Mix, Don't Tune: Bilingual Pre-Training Outperforms Hyperparameter Search in Data-Constrained Settings

For most languages of the world, language model pre-training operates in a data-constrained regime where models must repeat their training data many times, degrading generalization. Two remedies exist: aggressive hyperparameter tuning such as high weight decay, and mixing in data from a high-resource auxiliary language to directly aid the low-resource target.
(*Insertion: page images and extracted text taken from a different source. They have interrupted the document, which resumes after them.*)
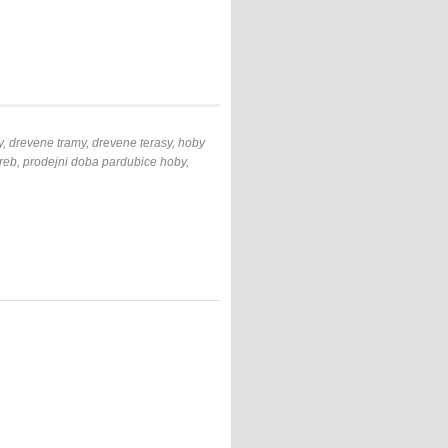
y, drevene tramy, drevene terasy, hoby
eb, prodejni doba pardubice hoby,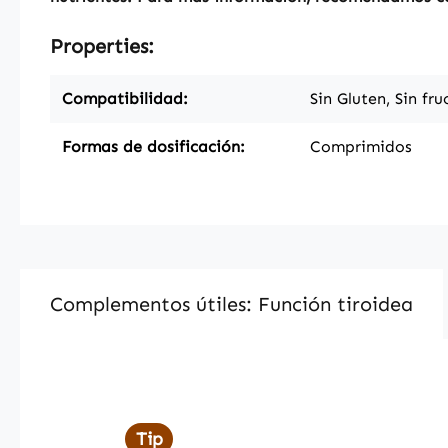
Properties:
Compatibilidad:
Sin Gluten, Sin fr
Formas de dosificación:
Comprimidos
Complementos útiles: Función tiroidea
Skip product gallery
Tip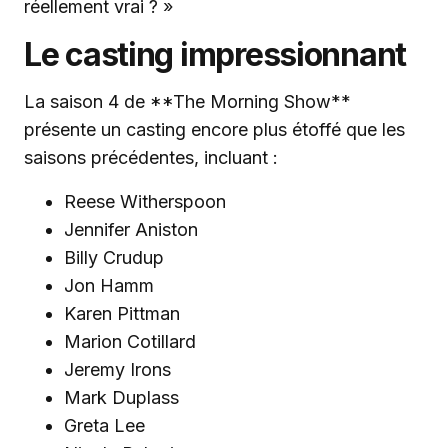
réellement vrai ? »
Le casting impressionnant
La saison 4 de **The Morning Show**
présente un casting encore plus étoffé que les
saisons précédentes, incluant :
Reese Witherspoon
Jennifer Aniston
Billy Crudup
Jon Hamm
Karen Pittman
Marion Cotillard
Jeremy Irons
Mark Duplass
Greta Lee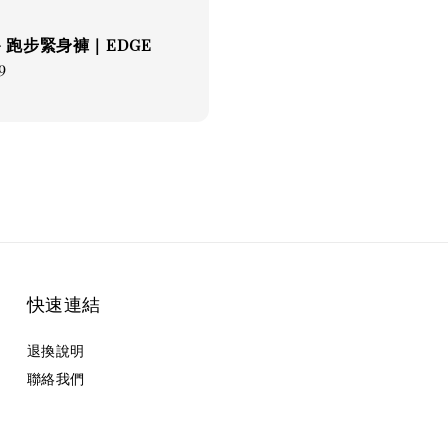
 - 跑步緊身褲｜EDGE
ar
9
快速連結
退換說明
聯絡我們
While hyperparameter tuning regularizes the model by shrinking weights to restrict network capacity, auxiliary data mixing uses a tunable mixing ratio to expand the training distribution and diversify the training signal with new knowledge. Both offer a principled way to improve training in a data-constrained domain. We compare these levers systematically across four model scales from 150M to 1.43B parameters, using Arabic as the low-resource target and English as the auxiliary, over approximately 1000 pre-training runs. Three findings emerge. First, mixing yields larger improvements than hyperparameter tuning on both validation loss and downstream task accuracy, and the gap grows with model size. Second, we quantify how much mixing helps: it boosts performance by an amount equivalent to 2--3$\times$ the unique target data on validation loss and 2--13$\times$ on downstream task accuracy, with the gain scaling steeply with model size. Third, this divergence reveals that target-language validation loss systematically underestimates mixing's value. Mixing regularizes by diversifying the training signal and contributes knowledge the repeated target corpus cannot supply; validation loss captures only the first effect. Our practical recommendations are: mix in a high-resource language, prioritize the mixing ratio over hyperparameter tuning, and transfer hyperparameters from a small proxy model via $μ$P.